The Labour leader is a passionate defender of migrants’ rights – Brexit shouldn’t distract the new left movement from that.

Something strange is happening on the British left – a kind of deliberate collective amnesia. During the EU referendum, the overwhelming majority of the left backed Remain.

Contrary to a common myth, both Jeremy Corbyn and the movement behind him put their weight into a campaign that argued forcefully for internationalism, migrants’ rights and regulatory protections.

And yet now, as Labour’s policy on Brexit hardens, swathes of the left appear to be embracing Lexit, and a set of arguments which they would have laughed off stage barely a year ago.

The example of free movement is glaring and obvious, but worth rehashing. When Labour went into the 2017 general election promising to end free movement with the EU, it did so with a wider election campaign whose tone was more pro-migrant than any before it.

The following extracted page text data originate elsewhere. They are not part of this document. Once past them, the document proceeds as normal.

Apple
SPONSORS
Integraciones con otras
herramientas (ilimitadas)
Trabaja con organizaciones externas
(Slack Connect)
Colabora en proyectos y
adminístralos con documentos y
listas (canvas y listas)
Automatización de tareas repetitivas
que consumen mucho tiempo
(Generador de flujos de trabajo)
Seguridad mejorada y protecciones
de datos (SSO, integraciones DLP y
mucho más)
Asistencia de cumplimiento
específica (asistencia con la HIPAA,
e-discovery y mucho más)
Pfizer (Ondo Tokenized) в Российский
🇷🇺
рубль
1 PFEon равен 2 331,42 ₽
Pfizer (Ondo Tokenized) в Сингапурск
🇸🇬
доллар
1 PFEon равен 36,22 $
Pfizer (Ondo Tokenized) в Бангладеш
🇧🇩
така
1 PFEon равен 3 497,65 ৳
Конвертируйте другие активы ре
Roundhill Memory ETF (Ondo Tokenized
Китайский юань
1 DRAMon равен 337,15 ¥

Nonetheless, the policy itself, along with restricting migrants’ access to public funds, stood in a long tradition of Labour triangulating to the right on immigration for electorally calculated reasons. When Ed Miliband promised “tough controls on immigration”, the left rightly attacked him.  

The result of this contradiction is that those on the left who want to agree unequivocally with the leadership must find left-wing reasons for doing so. And so, activists who have spent years declaring their solidarity with migrants and calling for a borderless world can now be found contemplating ways for the biggest expansion of border controls in recent British history – which is what the end of free movement would mean – to seem progressive, or like an opportunity.

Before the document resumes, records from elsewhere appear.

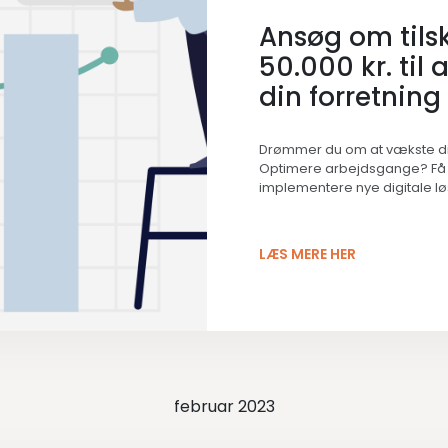
Ansøg om tils
50.000 kr. til
din forretning
Drømmer du om at vækste d
Optimere arbejdsgange? Få rå
implementere nye digitale l
LÆS MERE HER
februar 2023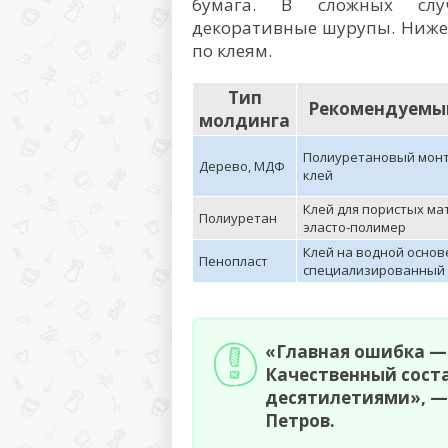
бумага. В сложных слу
декоративные шурупы. Ниже
по клеям.
Тип
Рекомендуемы
молдинга
Полиуретановый мон
Дерево, МДФ
клей
Клей для пористых ма
Полиуретан
эласто-полимер
Клей на водной основ
Пенопласт
специализированный 
«Главная ошибка — 
Качественный соста
десятилетиями», — 
Петров.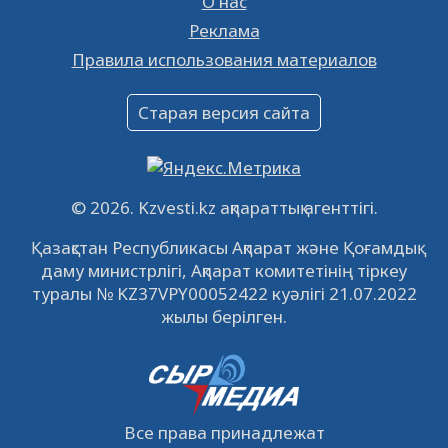
О нас
Реклама
Объявление
Правила использования материалов
16.12.2022
61061
0
Объявление
Старая версия сайта
09.12.2022
64131
0
Свободные рабочие места
22.11.2022
16447
0
© 2026. Kzvesti.kz ақпараттық агенттігі.
IPO «КазМунайГаз»: компания проведет
Қазақстан Республикасы Ақпарат және Қоғамдық
встречу с инвесторами в Кызылорде 22
даму министрлігі, Ақпарат комитетінің тіркеу
ноября
21.11.2022
14951
0
туралы № KZ37VPY00052422 куәлігі 21.07.2022
жылы берілген.
Все права принадлежат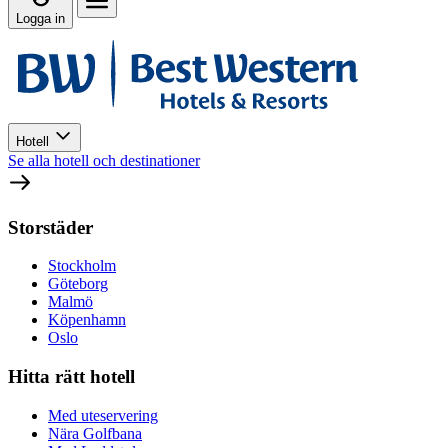
Logga in
Hotell
Se alla hotell och destinationer
Storstäder
Stockholm
Göteborg
Malmö
Köpenhamn
Oslo
Hitta rätt hotell
Med uteservering
Nära Golfbana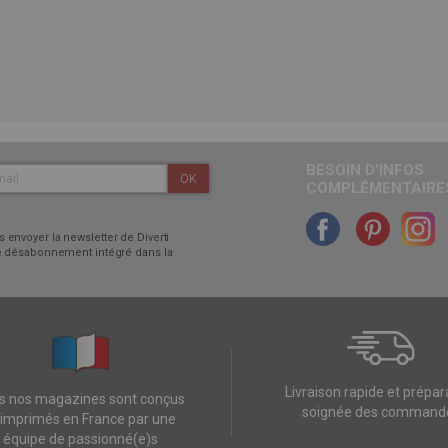
BESOIN D’INFOS
OK
COMPLÉMENTAIRES
 envoyer la newsletter de Diverti
 de désabonnement intégré dans la
Livraison rapide et prépar
s nos magazines sont conçus
soignée des command
 imprimés en France par une
équipe de passionné(e)s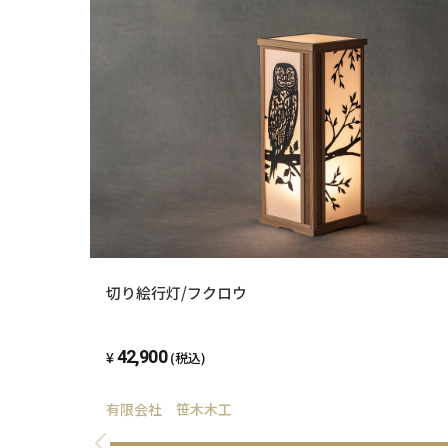
切り絵行灯/フクロウ
42,900
(税込)
有限会社 笹木木工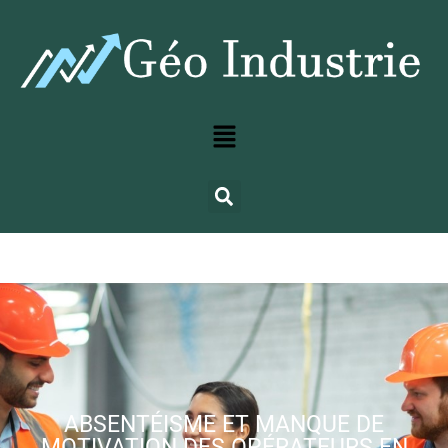
ABSENTÉISME ET MANQUE DE
MOTIVATION DES OPÉRATEURS EN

The idea that giving ground to migrant-bashing narratives or being harsher on Poles might make life easier for non-EU migrants was rightly dismissed by most left-wing activists during the referendum.

Now, some are going quiet or altering course.

On the Single Market, too, neo-Lexit is making a comeback. Having argued passionately in favour of membership, both the Labour leadership and a wider layer of its supporters now argue – to some extent or another – that only by leaving the Single Market could Labour implement a manifesto.

This is simply wrong: there is very little in Labour’s manifesto that does not have an already-existing precedent in continental Europe. In fact, the levers of the EU are a key tool for clamping down on the power of big capital.

In recent speeches, Corbyn has spoken about the Posted Workers’ Directive – but this accounts for about 0.17 per cent of the workforce, and is about to be radically reformed by the European Parliament.

The dangers of this position are serious. If Labour’s leadership takes the path of least resistance on immigration policy and international integration, and its support base rationalises these compromises uncritically, then the logic of the Brexit vote – its borders, its affirmation of anti-migrant narratives, its rising nationalist sentiment – will be mainlined into Labour Party policy.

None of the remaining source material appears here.